Normally I’ll start with a riff. If I were to use it as an example, Ain’t A Road Too Long started with that riff. I didn’t know what I was gonna write about but it felt like ‘Man, I feel I’m getting on down the road on this one.’ So that, in turn, will usually inspire some sort of lyrical phrasing. It may not be actual words but I’ll just start scatting half lyrics out and then fit them together like a puzzle piece.

Is your storytelling autobiographical or do you create tales from your imagination?

A little bit of both. Some of them are completely autobiographical, like Come Home Soon, and then Sucker For A Good Time is somewhat autobiographical. I’ve experienced that person in an environment like the one described in that song and it’s a funny story to tell from first person. I’m just a sucker for a good time, man.

You’ve written for a lot of people who play a certain brand of modern country, yet your own work is more traditional. Is writing for big artists something that pays the bills or are you a fan of how broad and stylistically encompassing country music is these days?

Every cut I’ve had has always been written from a personal perspective and you could listen to each one I’ve had done by another artist and, for the most part, it sounds like something I would do myself. It’s always nice if someone else wants to record something I’ve written. I love someone else’s interpretation. I’ve said it before, back in the day there’d be five or six different versions of the same song. One that comes to mind is Sunday Morning’s Coming Down. I think everybody had their own version of that and they were all different. I wish more people would do that.

You’ve described ‘Providence Canyon’ as being ‘Southern-icana’. Can you explain what constitutes that stylistic hybrid and who are the reference points for such a sound?

I would say a lot of Americana is the roots of American music and, more times than not, the lyrics are slightly more poetic than what the mainstream is selling. The difference in my music is it’s more of the American south. It’s similar in tones and textures but the context of the lyrics are a little more southern. I think that makes it Southern-icana.  

I would say Larry John could be considered that. Guy Clerk’s ‘Texas Cooking’, that’s sort of Southern-icana in my opinion. My manager actually coined that term. He’s a photographer from Macon, Georgia. Over the years he’s taken a lot of super pictures of the American south. He opened an exhibit in Nashville a couple of years ago to show some of his work and he called [it] ‘Southern-icana’. It made me go ‘Damn, that’s exactly what my music is. We’re meant to be together.’

Can you tell me about the significance of the title track and what it means to you?

I started writing it probably seven years ago, and was just thinking about an actual canyon called Providence Canyon that’s about an hour away from where I’m from in Georgia. We used to go and camp there growing up, just to hang out, and I was reminiscing on those early days and wrote the first verse and chorus.

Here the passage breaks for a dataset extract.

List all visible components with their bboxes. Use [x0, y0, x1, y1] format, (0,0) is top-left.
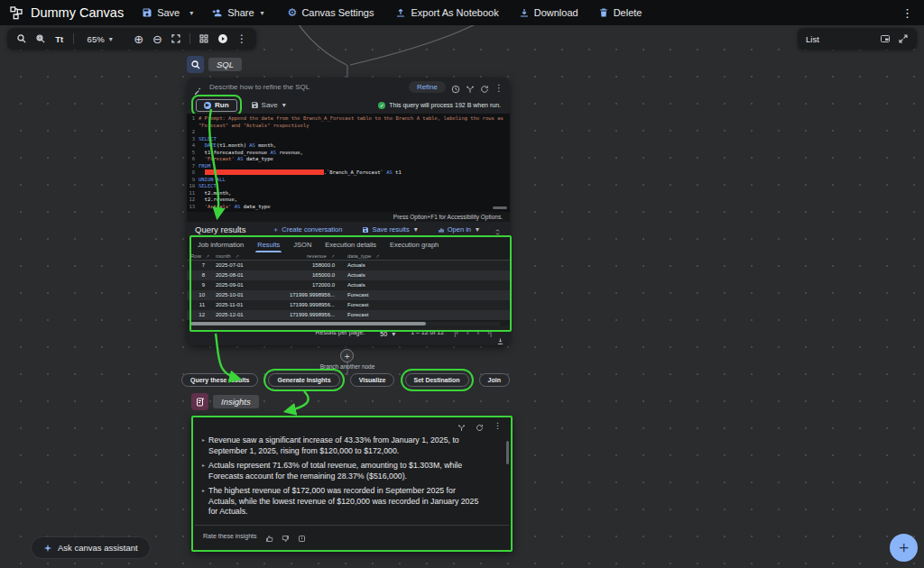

To be honest with you, and this sounds terrible as someone who works with words for a living, I didn’t know the definition of the word ‘providence’.

I looked it up and it was ‘the protective care of God, or of nature, as a spiritual being or power.’ After I’d written that first verse and chorus it gave it a whole new meaning.  ‘The night won’t last forever after all’ and ‘What do you say we go down to Providence Canyon?’ That’s the way this whole area, and the record itself, feels to me. Sort of like a like a protecting canyon, protecting something sacred.

In terms of it being a safe haven, as well as home being a secure environment in much of your work, do you almost have a primitive fear of the world and a need for that protection?

I think so, and I also feel the same way about my music. More a philosophical than literal safe haven, and music needs that too. I was signing record covers the other day somewhere in Oregon and, looking at my cover, it looks like a Bob Ross painting. Through the ‘80s and ‘90s he had a show on a public broadcasting channel and it was the most soothing show you could watch.

So while I’m signing these covers, and there’s this beautiful day and we got some nice music going, I get the feeling of when I was a child watching cartoons and Bob Ross painting pictures at my Grandma’s on a beautiful Saturday morning. I hope that’s the feeling people get when they become a fan of my music. That providence canyon of keeping something sacred. That’s the same emotion and, to me, it all ties in together.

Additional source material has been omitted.